* [WHAT IS EXPECTED]:
Every line of the listing is returned unchanged, and every picture is dropped.
# # #
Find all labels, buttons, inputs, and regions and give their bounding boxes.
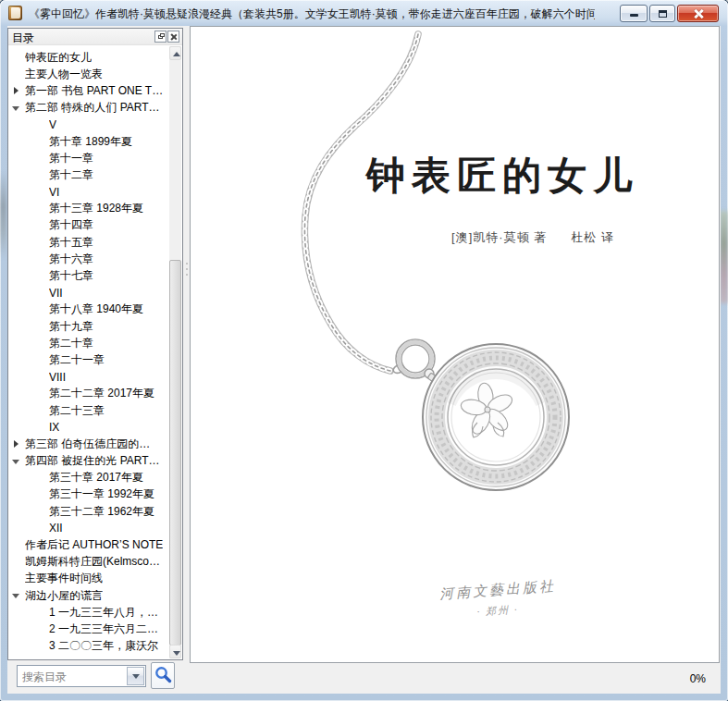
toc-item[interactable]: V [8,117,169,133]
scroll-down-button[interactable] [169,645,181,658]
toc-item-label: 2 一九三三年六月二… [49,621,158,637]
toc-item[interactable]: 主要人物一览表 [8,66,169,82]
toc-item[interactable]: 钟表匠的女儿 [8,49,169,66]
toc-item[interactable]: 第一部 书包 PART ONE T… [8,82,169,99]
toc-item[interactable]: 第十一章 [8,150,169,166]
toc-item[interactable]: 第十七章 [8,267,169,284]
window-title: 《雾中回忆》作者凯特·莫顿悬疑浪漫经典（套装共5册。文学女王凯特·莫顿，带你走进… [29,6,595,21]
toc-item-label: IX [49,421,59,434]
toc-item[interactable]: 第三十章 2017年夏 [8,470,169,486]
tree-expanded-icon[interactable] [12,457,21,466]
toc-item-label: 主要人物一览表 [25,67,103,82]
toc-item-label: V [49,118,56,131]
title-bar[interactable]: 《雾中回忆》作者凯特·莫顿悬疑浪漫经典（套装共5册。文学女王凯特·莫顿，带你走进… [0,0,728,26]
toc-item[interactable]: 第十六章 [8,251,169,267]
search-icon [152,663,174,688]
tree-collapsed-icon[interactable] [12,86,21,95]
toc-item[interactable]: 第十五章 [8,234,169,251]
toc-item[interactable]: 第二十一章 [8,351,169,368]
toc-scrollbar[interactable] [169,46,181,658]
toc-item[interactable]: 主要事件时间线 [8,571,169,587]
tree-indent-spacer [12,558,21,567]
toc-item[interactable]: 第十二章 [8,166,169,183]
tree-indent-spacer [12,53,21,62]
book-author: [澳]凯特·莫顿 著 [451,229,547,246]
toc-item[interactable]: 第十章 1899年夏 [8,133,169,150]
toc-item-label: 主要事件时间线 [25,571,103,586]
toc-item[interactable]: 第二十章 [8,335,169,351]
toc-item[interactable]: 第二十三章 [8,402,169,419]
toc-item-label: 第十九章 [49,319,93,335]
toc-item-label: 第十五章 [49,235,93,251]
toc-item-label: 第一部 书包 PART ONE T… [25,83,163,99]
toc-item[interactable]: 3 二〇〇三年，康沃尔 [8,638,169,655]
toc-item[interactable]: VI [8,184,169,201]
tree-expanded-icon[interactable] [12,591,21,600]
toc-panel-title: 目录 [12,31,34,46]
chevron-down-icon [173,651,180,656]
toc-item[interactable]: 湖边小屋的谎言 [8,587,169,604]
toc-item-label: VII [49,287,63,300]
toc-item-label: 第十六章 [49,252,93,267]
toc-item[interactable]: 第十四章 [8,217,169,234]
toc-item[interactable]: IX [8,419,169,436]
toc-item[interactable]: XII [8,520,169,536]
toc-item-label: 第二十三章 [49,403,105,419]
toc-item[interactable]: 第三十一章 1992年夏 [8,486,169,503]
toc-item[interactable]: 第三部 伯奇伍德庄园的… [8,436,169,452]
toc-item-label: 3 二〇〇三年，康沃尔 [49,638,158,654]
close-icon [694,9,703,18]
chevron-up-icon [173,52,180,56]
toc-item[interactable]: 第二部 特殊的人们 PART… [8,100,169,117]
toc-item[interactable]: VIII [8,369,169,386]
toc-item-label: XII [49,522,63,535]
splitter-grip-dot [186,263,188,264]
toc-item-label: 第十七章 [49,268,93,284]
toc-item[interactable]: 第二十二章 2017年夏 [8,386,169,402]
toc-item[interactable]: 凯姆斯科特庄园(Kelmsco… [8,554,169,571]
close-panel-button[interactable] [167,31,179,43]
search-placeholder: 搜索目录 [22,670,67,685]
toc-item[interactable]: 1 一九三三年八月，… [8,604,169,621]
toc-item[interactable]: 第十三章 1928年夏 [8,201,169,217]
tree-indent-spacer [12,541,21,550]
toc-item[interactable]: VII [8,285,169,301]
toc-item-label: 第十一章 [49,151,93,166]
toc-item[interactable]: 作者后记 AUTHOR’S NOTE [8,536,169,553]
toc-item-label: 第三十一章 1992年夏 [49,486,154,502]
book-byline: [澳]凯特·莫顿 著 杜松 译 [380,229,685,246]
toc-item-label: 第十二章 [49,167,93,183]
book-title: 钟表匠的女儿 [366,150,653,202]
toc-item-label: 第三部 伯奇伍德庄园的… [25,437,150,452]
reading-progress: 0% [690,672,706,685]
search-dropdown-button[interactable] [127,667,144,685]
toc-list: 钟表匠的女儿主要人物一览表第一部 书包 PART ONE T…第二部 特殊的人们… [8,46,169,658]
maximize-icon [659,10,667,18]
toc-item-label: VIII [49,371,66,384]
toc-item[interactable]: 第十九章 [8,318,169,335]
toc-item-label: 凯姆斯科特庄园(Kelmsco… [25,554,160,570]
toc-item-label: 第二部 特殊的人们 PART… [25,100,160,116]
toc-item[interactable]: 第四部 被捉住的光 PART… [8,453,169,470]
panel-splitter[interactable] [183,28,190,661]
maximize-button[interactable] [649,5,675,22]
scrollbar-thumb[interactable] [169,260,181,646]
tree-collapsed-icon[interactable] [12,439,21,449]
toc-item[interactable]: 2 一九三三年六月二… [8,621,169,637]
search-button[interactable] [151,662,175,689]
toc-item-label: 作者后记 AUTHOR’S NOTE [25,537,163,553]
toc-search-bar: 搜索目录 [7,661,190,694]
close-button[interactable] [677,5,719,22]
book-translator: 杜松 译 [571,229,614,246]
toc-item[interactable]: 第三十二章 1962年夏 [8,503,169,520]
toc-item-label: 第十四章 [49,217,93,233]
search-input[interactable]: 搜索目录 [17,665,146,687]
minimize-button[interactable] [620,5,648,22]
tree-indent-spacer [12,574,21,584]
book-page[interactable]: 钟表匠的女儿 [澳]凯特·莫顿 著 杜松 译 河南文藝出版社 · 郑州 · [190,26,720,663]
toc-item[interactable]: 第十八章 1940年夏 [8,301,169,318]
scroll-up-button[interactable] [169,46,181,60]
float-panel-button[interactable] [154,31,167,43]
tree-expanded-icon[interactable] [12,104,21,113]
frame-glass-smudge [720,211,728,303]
# # #
* [TASK ANSWER]:
Find all labels, buttons, inputs, and regions and give their bounding boxes.
toc-item[interactable]: V [8,117,169,133]
scroll-down-button[interactable] [169,645,181,658]
toc-item-label: 2 一九三三年六月二… [49,621,158,637]
toc-item[interactable]: 主要人物一览表 [8,66,169,82]
toc-item[interactable]: 钟表匠的女儿 [8,49,169,66]
toc-item[interactable]: 第一部 书包 PART ONE T… [8,82,169,99]
toc-item[interactable]: 第十一章 [8,150,169,166]
toc-item[interactable]: 第十七章 [8,267,169,284]
window-title: 《雾中回忆》作者凯特·莫顿悬疑浪漫经典（套装共5册。文学女王凯特·莫顿，带你走进… [29,6,595,21]
toc-item-label: IX [49,421,59,434]
toc-item[interactable]: 第三十章 2017年夏 [8,470,169,486]
tree-expanded-icon[interactable] [12,457,21,466]
toc-item-label: 主要人物一览表 [25,67,103,82]
toc-item-label: V [49,118,56,131]
title-bar[interactable]: 《雾中回忆》作者凯特·莫顿悬疑浪漫经典（套装共5册。文学女王凯特·莫顿，带你走进… [0,0,728,26]
toc-item[interactable]: 第十六章 [8,251,169,267]
search-icon [152,663,174,688]
tree-collapsed-icon[interactable] [12,86,21,95]
toc-item[interactable]: 第十五章 [8,234,169,251]
toc-item[interactable]: 第二十一章 [8,351,169,368]
toc-scrollbar[interactable] [169,46,181,658]
toc-item[interactable]: 主要事件时间线 [8,571,169,587]
tree-indent-spacer [12,558,21,567]
toc-item[interactable]: 第十二章 [8,166,169,183]
tree-indent-spacer [12,53,21,62]
book-author: [澳]凯特·莫顿 著 [451,229,547,246]
toc-item[interactable]: 第十章 1899年夏 [8,133,169,150]
toc-item-label: 主要事件时间线 [25,571,103,586]
toc-item[interactable]: 第二十章 [8,335,169,351]
toc-item[interactable]: 第二十三章 [8,402,169,419]
toc-item-label: 第十九章 [49,319,93,335]
toc-item-label: 第十五章 [49,235,93,251]
toc-item-label: 第一部 书包 PART ONE T… [25,83,163,99]
toc-item[interactable]: 3 二〇〇三年，康沃尔 [8,638,169,655]
toc-item[interactable]: VI [8,184,169,201]
tree-expanded-icon[interactable] [12,591,21,600]
toc-panel-title: 目录 [12,31,34,46]
chevron-down-icon [173,651,180,656]
toc-item[interactable]: 湖边小屋的谎言 [8,587,169,604]
toc-item-label: VII [49,287,63,300]
toc-item-label: 第十六章 [49,252,93,267]
toc-item[interactable]: 第十四章 [8,217,169,234]
toc-item[interactable]: IX [8,419,169,436]
toc-item[interactable]: XII [8,520,169,536]
toc-item-label: 第二十三章 [49,403,105,419]
toc-item[interactable]: 第三十一章 1992年夏 [8,486,169,503]
toc-item[interactable]: 第三部 伯奇伍德庄园的… [8,436,169,452]
toc-item-label: 3 二〇〇三年，康沃尔 [49,638,158,654]
close-icon [694,9,703,18]
chevron-up-icon [173,52,180,56]
toc-item[interactable]: 第二部 特殊的人们 PART… [8,100,169,117]
toc-item[interactable]: VIII [8,369,169,386]
toc-item-label: XII [49,522,63,535]
splitter-grip-dot [186,263,188,264]
toc-item-label: 第十七章 [49,268,93,284]
toc-item[interactable]: 第二十二章 2017年夏 [8,386,169,402]
toc-item[interactable]: 凯姆斯科特庄园(Kelmsco… [8,554,169,571]
close-panel-button[interactable] [167,31,179,43]
search-placeholder: 搜索目录 [22,670,67,685]
toc-item[interactable]: 1 一九三三年八月，… [8,604,169,621]
toc-item[interactable]: 第十三章 1928年夏 [8,201,169,217]
tree-indent-spacer [12,541,21,550]
toc-item[interactable]: VII [8,285,169,301]
toc-item-label: 第十一章 [49,151,93,166]
toc-item[interactable]: 作者后记 AUTHOR’S NOTE [8,536,169,553]
toc-item-label: 第三十一章 1992年夏 [49,486,154,502]
book-byline: [澳]凯特·莫顿 著 杜松 译 [380,229,685,246]
toc-item-label: 第十二章 [49,167,93,183]
book-title: 钟表匠的女儿 [366,150,653,202]
toc-item-label: 第三部 伯奇伍德庄园的… [25,437,150,452]
reading-progress: 0% [690,672,706,685]
search-dropdown-button[interactable] [127,667,144,685]
toc-list: 钟表匠的女儿主要人物一览表第一部 书包 PART ONE T…第二部 特殊的人们… [8,46,169,658]
maximize-icon [659,10,667,18]
toc-item-label: VIII [49,371,66,384]
toc-item[interactable]: 第十九章 [8,318,169,335]
toc-item-label: 凯姆斯科特庄园(Kelmsco… [25,554,160,570]
toc-item-label: 第二部 特殊的人们 PART… [25,100,160,116]
toc-item[interactable]: 第四部 被捉住的光 PART… [8,453,169,470]
panel-splitter[interactable] [183,28,190,661]
maximize-button[interactable] [649,5,675,22]
scrollbar-thumb[interactable] [169,260,181,646]
tree-collapsed-icon[interactable] [12,439,21,449]
toc-item[interactable]: 2 一九三三年六月二… [8,621,169,637]
search-button[interactable] [151,662,175,689]
toc-item-label: 作者后记 AUTHOR’S NOTE [25,537,163,553]
toc-search-bar: 搜索目录 [7,661,190,694]
close-button[interactable] [677,5,719,22]
book-translator: 杜松 译 [571,229,614,246]
toc-item[interactable]: 第三十二章 1962年夏 [8,503,169,520]
toc-item-label: 第十四章 [49,217,93,233]
search-input[interactable]: 搜索目录 [17,665,146,687]
minimize-button[interactable] [620,5,648,22]
tree-indent-spacer [12,574,21,584]
book-page[interactable]: 钟表匠的女儿 [澳]凯特·莫顿 著 杜松 译 河南文藝出版社 · 郑州 · [190,26,720,663]
toc-item[interactable]: 第十八章 1940年夏 [8,301,169,318]
scroll-up-button[interactable] [169,46,181,60]
float-panel-button[interactable] [154,31,167,43]
tree-expanded-icon[interactable] [12,104,21,113]
frame-glass-smudge [720,211,728,303]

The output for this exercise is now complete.